Pubblicata il 1 luglio 2016

AVSI in Palestina

È giunto al termine in Palestina un progetto per l’educazione dei bambini con difficoltà di apprendimento. Un’iniziativa che ha coinvolto i ragazzi di quattro scuole di Gerico con l’obiettivo di favorire l’educazione di qualità per bambini con difficoltà di apprendimento. Gestito da AVSI e il partner rumeno Fundatia Dezvoltarea Popoarelor (FDP), e finanziato dal ministero degli Affari esteri rumeno.

43 insegnanti formati, 132 piani educativi individualizzati, un laboratorio arredato in ciascuna delle quattro scuola partecipante. E anche uno scambio a livello culturale: esperti di educazione rumeni hanno avuto la possibilità di condividere le proprie esperienze con i colleghi palestinesi, che a loro volta hanno guadagnato accesso al centro virtuale di risorse per l’educazione inclusiva.

Sono i risultati più significativi di “Romania-Palestina, un ponte per l’educazione”, il progetto gestito da FDP, partner di AVSI in Romania, e frutto di un accordo con il ministero dell’Educazione palestinese.

“Nessun bambino può essere escluso a causa delle proprie difficoltà”, ha spiegato la professoressa Ecaterina Vrăsmaș, docente universitaria che ha preso parte allo scambio di esperienze svolto in Palestina ad aprile.

“È l’educazione l’unica lingua realmente universale. Un approccio che AVSI sostiene da tempo e che vuole rendere effettivo in tutte le scuole che sostiene e lo ha fatto lavorando in contemporanea con insegnanti, studenti e genitori attraverso incontri e attività formative, si é arrivati a un esito notevole”, ha raccontato la docente nel corso del seminario conclusivo che si è tenuto lo scorso 15 giugno a Bucarest.

In occasione dell’evento conclusivo del progetto, creato al fine di rendere pubblici i risultati raggiunti, i partecipanti hanno anche visionato e in seguito discusso il documentario “Teaching Ignorance” di Tamara Erde, incentrato sui modelli pedagogici utilizzati nelle scuole israeliane e palestinese e premiato durante diversi Festival internazionali.Nel corso del seminario è stata inoltre presentata la politica di cooperazione allo sviluppo rumena ed erano presenti rappresentanti di UNDP e della Federazione FOND.

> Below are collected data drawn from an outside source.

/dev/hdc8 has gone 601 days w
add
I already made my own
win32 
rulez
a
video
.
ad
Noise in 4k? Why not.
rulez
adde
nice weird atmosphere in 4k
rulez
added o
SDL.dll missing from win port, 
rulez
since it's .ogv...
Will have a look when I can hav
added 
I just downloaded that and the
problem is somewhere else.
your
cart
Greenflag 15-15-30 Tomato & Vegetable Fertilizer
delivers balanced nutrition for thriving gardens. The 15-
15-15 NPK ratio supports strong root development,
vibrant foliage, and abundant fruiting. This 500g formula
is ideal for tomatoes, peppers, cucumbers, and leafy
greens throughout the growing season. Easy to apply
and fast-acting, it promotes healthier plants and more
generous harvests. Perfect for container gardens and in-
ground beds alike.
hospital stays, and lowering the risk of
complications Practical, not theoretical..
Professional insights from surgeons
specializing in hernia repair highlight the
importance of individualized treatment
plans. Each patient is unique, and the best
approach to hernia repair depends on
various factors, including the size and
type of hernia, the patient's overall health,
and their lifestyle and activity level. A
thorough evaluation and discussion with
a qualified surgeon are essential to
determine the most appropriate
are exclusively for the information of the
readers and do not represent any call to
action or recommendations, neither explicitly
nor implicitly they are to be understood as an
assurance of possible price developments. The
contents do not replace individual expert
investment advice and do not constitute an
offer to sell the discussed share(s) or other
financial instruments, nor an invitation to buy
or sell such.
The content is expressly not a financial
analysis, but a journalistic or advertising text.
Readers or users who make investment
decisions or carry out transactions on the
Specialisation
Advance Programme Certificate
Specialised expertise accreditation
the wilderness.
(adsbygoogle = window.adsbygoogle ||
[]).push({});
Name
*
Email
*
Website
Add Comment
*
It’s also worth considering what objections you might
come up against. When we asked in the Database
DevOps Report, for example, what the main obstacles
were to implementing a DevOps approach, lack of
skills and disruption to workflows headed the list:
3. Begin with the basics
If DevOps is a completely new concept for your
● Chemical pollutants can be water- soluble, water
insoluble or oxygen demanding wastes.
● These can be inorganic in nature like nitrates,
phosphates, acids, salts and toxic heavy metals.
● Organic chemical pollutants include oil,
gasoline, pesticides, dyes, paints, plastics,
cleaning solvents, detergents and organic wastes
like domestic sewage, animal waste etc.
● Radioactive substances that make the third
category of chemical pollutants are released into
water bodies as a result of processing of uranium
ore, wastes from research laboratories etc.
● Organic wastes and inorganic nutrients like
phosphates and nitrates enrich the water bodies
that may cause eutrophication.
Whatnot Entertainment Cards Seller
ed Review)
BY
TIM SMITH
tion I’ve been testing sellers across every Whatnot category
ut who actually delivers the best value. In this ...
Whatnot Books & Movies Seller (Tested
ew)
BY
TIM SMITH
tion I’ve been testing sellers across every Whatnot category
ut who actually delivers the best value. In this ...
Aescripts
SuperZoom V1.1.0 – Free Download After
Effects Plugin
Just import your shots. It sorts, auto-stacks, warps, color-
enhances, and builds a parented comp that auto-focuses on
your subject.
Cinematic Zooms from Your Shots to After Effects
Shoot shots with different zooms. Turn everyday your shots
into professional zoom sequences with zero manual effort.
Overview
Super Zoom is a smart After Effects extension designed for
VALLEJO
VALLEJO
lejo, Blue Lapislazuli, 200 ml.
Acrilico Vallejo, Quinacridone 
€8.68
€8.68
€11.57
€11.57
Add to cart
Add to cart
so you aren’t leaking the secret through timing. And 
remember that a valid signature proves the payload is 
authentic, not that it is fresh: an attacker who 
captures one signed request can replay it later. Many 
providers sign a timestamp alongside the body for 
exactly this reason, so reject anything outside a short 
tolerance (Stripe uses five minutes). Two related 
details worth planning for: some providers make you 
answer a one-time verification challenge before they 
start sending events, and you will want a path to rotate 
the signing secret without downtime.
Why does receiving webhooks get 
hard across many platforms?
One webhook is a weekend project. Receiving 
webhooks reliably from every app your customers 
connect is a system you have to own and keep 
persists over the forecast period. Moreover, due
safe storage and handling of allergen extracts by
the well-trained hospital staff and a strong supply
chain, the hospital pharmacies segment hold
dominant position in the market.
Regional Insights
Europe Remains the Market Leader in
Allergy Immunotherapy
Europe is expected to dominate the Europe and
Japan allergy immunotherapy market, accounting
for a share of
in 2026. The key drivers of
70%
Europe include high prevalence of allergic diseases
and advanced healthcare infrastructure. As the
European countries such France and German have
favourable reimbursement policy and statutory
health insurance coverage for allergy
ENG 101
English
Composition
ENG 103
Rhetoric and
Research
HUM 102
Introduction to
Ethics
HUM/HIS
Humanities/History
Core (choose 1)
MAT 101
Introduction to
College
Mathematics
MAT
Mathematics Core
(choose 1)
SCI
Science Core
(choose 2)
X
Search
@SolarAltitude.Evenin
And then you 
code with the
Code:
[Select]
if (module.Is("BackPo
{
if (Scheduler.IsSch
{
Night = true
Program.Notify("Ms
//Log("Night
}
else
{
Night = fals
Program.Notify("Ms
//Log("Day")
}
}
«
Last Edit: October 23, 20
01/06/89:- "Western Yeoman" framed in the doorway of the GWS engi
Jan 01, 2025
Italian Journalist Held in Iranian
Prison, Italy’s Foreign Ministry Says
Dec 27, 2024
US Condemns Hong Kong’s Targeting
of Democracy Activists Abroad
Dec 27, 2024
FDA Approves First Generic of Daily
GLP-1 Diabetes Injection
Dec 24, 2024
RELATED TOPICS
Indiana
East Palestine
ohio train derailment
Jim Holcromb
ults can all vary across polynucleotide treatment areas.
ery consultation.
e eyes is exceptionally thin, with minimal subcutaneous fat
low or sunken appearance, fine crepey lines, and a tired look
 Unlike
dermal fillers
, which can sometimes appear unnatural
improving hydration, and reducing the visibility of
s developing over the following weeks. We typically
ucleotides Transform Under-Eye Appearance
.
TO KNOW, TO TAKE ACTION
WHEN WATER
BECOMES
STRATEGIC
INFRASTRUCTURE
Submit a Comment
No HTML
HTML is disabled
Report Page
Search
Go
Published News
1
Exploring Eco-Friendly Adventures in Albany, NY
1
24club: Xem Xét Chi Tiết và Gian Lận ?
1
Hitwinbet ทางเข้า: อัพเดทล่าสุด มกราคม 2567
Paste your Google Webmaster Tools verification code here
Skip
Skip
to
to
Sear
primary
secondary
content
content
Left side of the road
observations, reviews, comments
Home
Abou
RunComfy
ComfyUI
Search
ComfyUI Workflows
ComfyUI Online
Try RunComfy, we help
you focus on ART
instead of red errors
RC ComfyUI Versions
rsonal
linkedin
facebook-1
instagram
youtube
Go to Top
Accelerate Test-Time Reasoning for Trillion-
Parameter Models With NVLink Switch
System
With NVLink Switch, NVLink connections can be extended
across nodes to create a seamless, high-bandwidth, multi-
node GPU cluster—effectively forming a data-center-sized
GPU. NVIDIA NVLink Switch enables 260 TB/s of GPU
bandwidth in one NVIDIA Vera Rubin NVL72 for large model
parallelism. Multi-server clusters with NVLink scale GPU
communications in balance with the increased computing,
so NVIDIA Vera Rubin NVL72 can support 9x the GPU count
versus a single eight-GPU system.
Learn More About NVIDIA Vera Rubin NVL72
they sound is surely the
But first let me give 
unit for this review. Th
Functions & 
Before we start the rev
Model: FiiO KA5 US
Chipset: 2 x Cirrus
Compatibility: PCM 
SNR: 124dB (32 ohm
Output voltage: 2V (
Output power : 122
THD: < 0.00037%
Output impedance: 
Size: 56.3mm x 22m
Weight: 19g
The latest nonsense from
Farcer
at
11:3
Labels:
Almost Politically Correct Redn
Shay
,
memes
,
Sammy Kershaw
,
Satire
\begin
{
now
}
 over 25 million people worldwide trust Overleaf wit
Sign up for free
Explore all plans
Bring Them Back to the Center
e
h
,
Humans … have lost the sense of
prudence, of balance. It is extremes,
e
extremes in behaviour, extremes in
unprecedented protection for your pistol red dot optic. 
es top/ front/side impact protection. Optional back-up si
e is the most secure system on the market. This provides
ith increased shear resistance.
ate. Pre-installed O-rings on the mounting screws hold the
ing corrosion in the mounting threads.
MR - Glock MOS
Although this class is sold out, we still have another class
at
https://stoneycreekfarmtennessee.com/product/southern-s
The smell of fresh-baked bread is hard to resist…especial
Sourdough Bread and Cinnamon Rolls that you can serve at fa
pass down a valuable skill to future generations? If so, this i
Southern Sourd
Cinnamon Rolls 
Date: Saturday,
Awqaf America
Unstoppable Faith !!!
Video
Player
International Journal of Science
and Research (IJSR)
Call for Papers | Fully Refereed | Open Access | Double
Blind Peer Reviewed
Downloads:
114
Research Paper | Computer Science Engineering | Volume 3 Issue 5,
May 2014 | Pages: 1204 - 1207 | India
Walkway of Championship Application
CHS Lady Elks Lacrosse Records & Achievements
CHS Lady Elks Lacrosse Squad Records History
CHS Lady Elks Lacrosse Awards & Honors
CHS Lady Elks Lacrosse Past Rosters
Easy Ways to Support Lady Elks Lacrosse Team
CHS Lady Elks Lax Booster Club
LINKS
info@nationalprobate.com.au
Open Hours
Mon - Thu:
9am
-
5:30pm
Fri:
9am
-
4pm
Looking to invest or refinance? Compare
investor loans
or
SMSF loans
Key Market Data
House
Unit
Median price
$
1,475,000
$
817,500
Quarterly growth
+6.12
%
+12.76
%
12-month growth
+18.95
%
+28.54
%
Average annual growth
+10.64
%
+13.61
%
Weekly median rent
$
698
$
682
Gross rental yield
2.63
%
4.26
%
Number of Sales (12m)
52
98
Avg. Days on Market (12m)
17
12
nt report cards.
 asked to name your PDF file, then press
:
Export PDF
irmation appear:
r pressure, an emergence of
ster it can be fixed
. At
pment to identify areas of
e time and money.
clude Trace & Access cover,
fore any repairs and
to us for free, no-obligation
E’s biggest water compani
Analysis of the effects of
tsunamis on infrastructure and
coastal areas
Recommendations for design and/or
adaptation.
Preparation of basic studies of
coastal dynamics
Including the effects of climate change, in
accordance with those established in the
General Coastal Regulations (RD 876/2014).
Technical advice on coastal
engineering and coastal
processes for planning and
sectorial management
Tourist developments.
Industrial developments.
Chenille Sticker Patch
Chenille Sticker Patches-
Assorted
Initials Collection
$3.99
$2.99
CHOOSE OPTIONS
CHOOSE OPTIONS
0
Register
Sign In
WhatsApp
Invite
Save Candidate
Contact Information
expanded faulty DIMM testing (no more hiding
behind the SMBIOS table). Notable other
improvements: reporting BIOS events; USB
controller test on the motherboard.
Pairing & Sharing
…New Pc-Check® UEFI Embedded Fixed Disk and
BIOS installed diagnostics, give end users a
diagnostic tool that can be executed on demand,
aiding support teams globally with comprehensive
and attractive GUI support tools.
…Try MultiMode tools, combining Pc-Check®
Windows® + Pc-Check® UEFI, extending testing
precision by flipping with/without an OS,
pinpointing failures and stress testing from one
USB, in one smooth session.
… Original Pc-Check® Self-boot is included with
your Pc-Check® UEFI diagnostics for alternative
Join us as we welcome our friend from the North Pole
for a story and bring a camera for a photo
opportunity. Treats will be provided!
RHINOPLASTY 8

Questa collaborazione non terminerà con questo progetto: a settembre 2016 prenderà il via un altro programma della FDP, il terzo in collaborazione con AVSI e finanziato dal Ministero per gli Affari Esteri Rumeno, dal titolo “Romania-Palestina, un ponte per il futuro dei giovani con disabilità”, a cui contribuirà anche il Centro di Riabilitazione Lifegate di Betlemme.

Fundatia Dezyvoltarea Popoarelor è una ONG (organizzazione non governativa) rumena fondata nel 1996, che offre opportunità-socio educative e l’integrazione professionale delle persone in situazione di rischio sociale e che collabora con AVSI sin dalla sua nascita.